• **Task directions**
Tally up the lines below that carry the word "carregamento", answering with the figure alone.
⟨
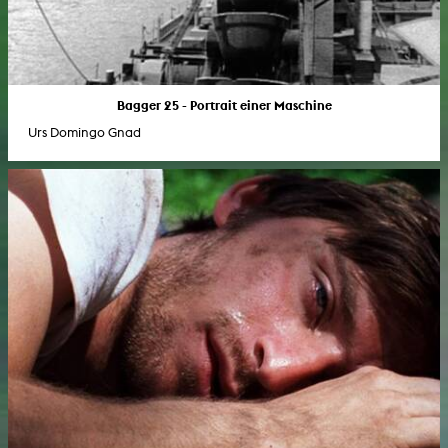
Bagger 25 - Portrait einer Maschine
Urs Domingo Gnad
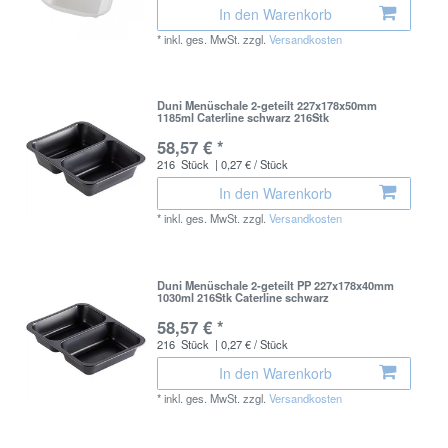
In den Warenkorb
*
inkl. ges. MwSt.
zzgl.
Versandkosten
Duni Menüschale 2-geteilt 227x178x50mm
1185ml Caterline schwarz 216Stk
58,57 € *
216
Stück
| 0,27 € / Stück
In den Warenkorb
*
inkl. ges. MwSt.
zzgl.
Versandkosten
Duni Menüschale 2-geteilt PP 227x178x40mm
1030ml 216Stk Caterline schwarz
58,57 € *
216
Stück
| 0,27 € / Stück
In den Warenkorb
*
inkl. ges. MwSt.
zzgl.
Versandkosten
⟩
⟨
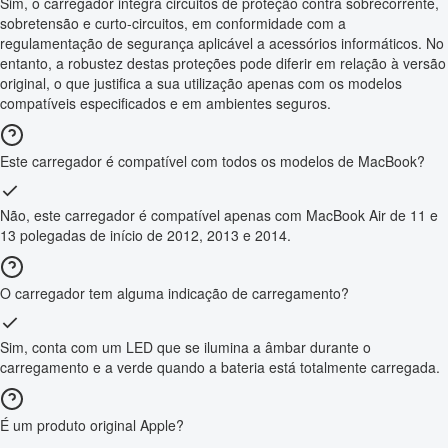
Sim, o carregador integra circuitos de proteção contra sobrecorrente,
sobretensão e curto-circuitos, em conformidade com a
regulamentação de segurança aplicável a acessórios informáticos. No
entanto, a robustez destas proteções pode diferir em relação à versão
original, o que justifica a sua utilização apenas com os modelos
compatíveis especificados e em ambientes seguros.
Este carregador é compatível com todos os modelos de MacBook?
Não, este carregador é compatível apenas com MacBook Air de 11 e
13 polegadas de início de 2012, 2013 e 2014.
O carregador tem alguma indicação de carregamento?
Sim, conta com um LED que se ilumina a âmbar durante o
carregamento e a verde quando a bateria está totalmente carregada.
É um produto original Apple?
⟩
• **Answer to this problem**
2